360º View of Monitored Systems at Any Scale: LeanXcale Linear Horizontal Scalability

8 min readAug 6, 2021

Motivation: Supporting 360º view of monitored systems at any scale

Monitoring applications must deal with systems of very different sizes; from a simple web server to several large data centers. Every device and aspect of the platform should be monitored individually to provide the highest level of granularity.

The bigger the scale of the monitored system, the higher the data rate that needs to be ingested, the bigger the number of KPIs that need to be computed and the larger the volume of historic data that needs to be queried in combination with the current data. This means that the underlying database of the monitoring system should be able to handle the load of the highest scale of the monitored systems.

If the underlying database is not scalable, the most common solution is sharding. In other words, to have several independent databases and each of them is dedicated to hold data about a fraction of the platform. This solution faces several issues:

KPIs that aggregate data from different database instances cannot be computed in real-time. Alarms based on thresholds of these KPIs are not triggered or triggered late if a Manager of Managers (MoM) alternative is used.
Events that are stored in different shards and have a common root-cause appear as independent events (data across shards cannot be queried with SQL since each shard is an independent database manager with no visibility of the other shards).
Mutual relationships between different database metrics are not considered, reducing forecast accuracy.
Due to these limitations, deciding the metrics inventory management (what metrics of a device are persisted) becomes more and more complex.

What is really needed and valuable is the availability of a global 360° view for a monitored system that is independent of its scale. This goal can be achieved by using a single global database. However, to address the problem at any scale, the database needs to be horizontally scalable. When a particular deployment of the database cannot handle more data, one just needs to add a new node to be able to handle more data.

PROBLEM: SQL DATABASES DO NOT SCALE, NOSQL LACKS SQL QUERIES

Figure 1: Other Databases Scale Out Logarithmically so cost increases exponentially

A main issue is that SQL operational databases today are either centralized or, if they are distributed databases, scale out logarithmically (see our blog post on Cluster Replication), resulting in very inefficient and quite limited scaling. There are a good number of NoSQL technologies that can scale and some of them can scale out linearly, typically, some distributed key-value data stores. However, NoSQL data stores are not efficient at querying data.

Figure 2: NoSQL databases Result In Losing SQL as Query Language

This situation results in either going to NoSQL and having a lower performance when performing the queries over the NoSQL data or creating a complex architecture, such as lambda architecture, that combines SQL and NoSQL. Both approaches result in a high TCO due to the low efficiency or the higher cost of developing and maintaining the code.

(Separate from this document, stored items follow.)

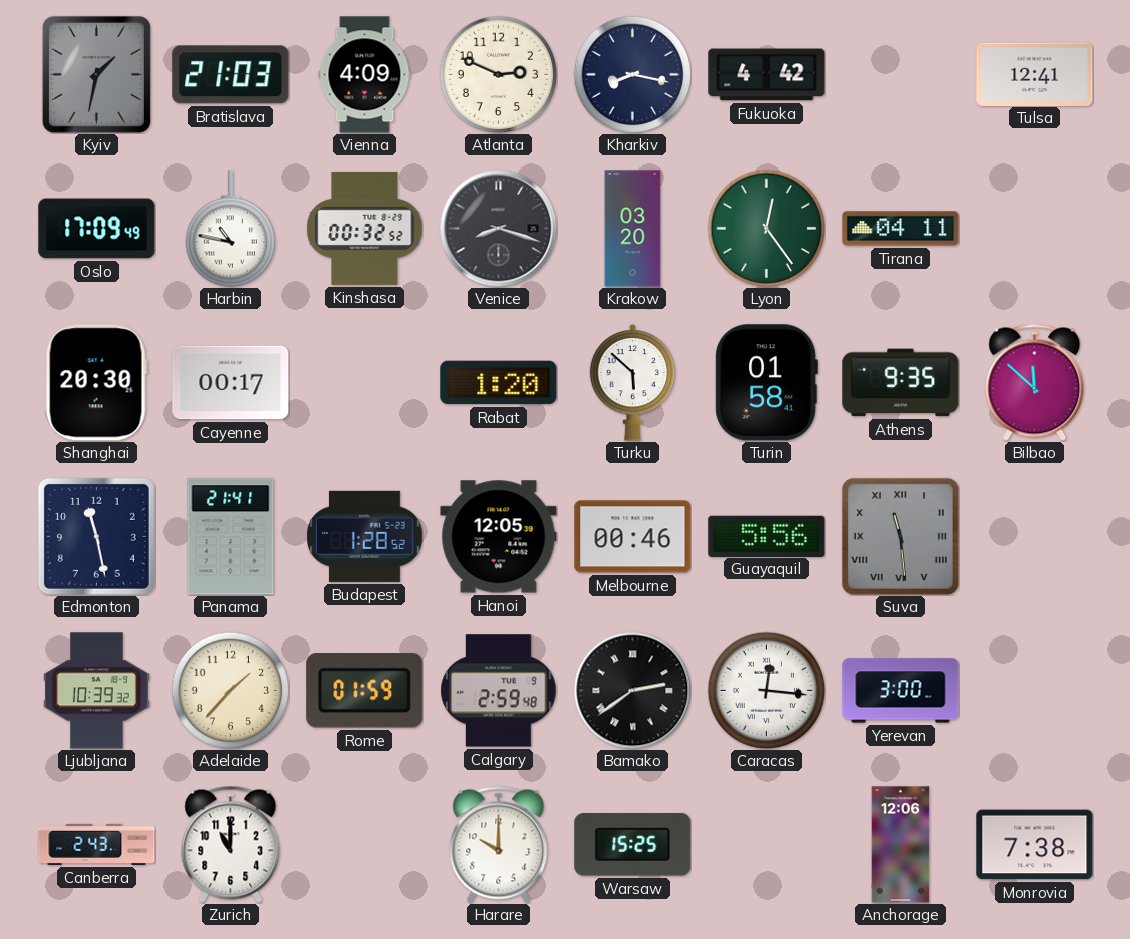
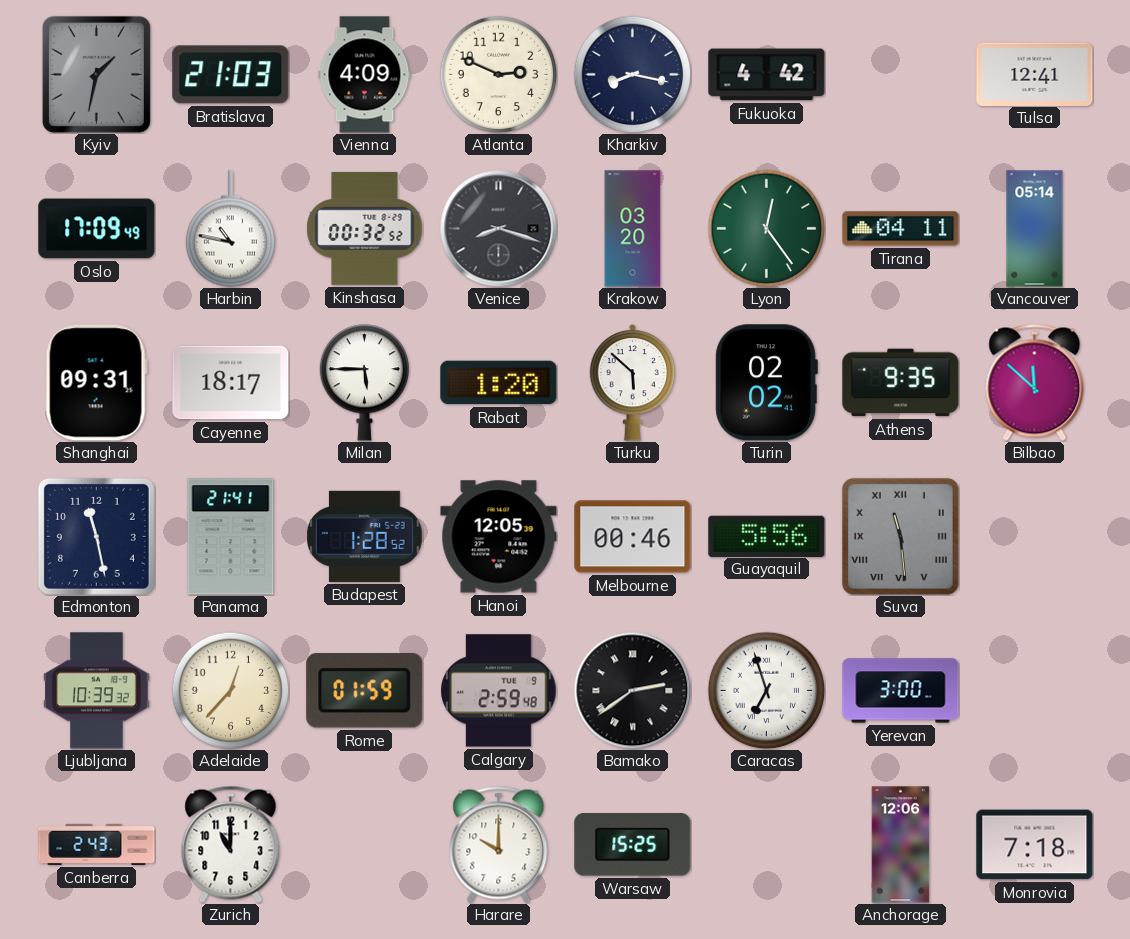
Vancouver: none -> 05:14
Shanghai: 20:30 -> 09:31
Cayenne: 00:17 -> 18:17
Milan: none -> 5:45
Turin: 01:58 -> 02:02
Adelaide: 1:37 -> 12:37
Caracas: 12:16 -> 6:57
Monrovia: 7:38 -> 7:18
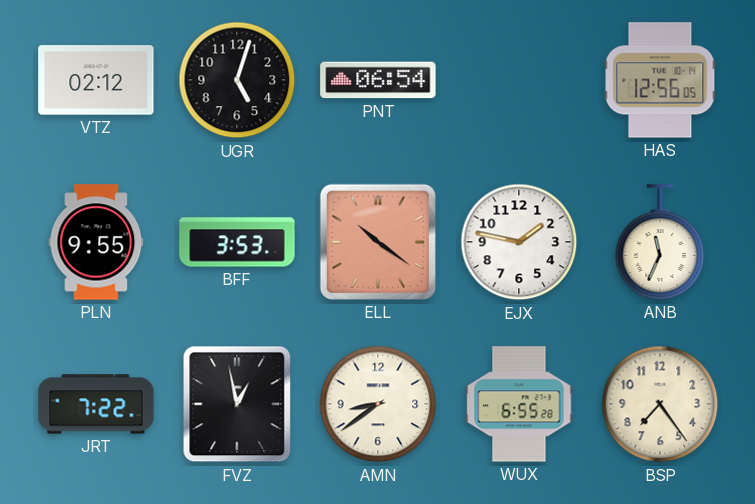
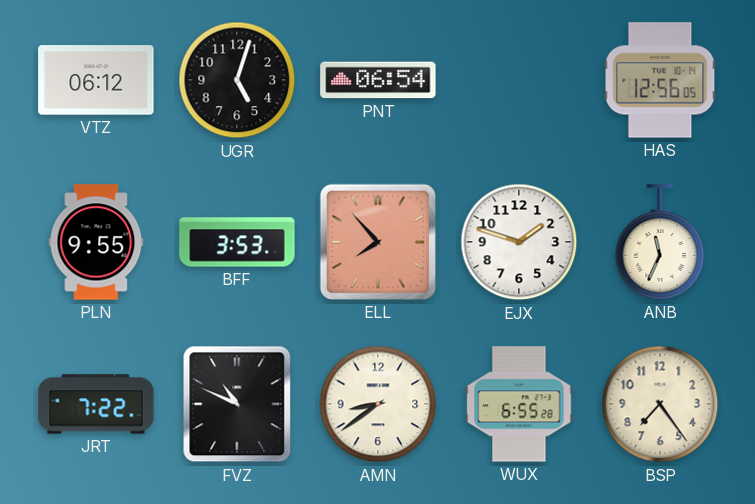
VTZ: 02:12 -> 06:12
ELL: 10:21 -> 7:53
EJX: 1:47 -> 1:48
FVZ: 12:58 -> 10:49
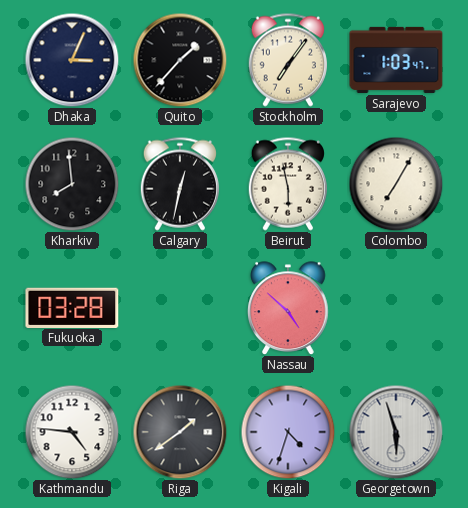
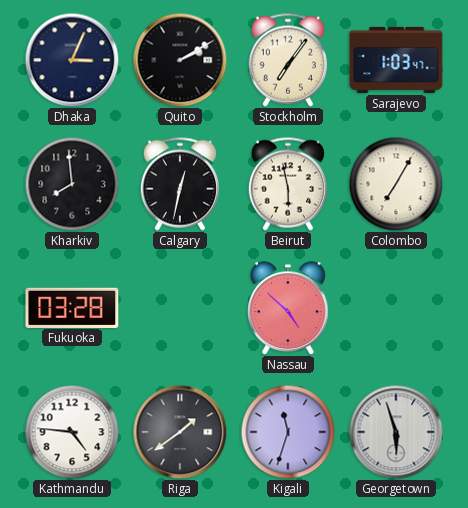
Quito: 1:37 -> 2:10
Kigali: 4:33 -> 11:33
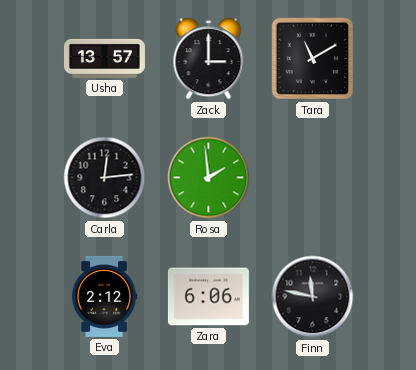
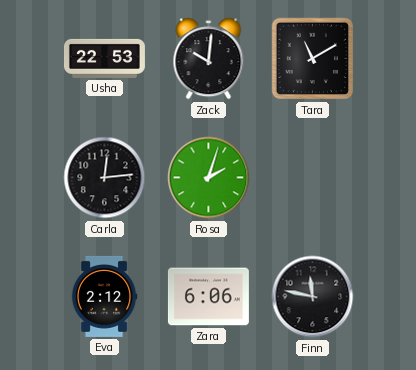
Usha: 13:57 -> 22:53
Zack: 3:00 -> 10:01
Rosa: 1:59 -> 2:03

SOLUTION: LEANXCALE HORIZONTAL LINEAR SCALABILITY

One differential key feature of LeanXcale is its horizontal linear scalability (see our blog post on Scalability). LeanXcale is a shared-nothing distributed database (see our blog post on Shared Nothing) that runs on commodity hardware, either on-premise or in the cloud. Figure 1 depicts the architecture of LeanXcale in terms of subsystems. At the bottom, there is LeanXcale’s own proprietary storage engine known as KiVi. KiVi is an ultra-efficient distributed storage engine (actually, a relational key-value data store).

Figure 3: Architecture of LeanXcale Platform

KiVi is itself a distributed relational key-value data store. In fact, LeanXcale relational tables can be accessed from both the SQL interface and the KiVi native NoSQL interface. This dual interface is extremely convenient because data can be efficiently ingested at very high rates with very little resources by using the native key-value interface. In fact, KiVi actually implements all SQL algebraic operators but joins. This means that, through its interface, it can process any queries with filtering, aggregation, grouping and sorting, without the overhead of SQL processing. KiVi is integrated with LeanXcale ultra-scalable transactional manager, which means that it is a fully ACID, key-value data store.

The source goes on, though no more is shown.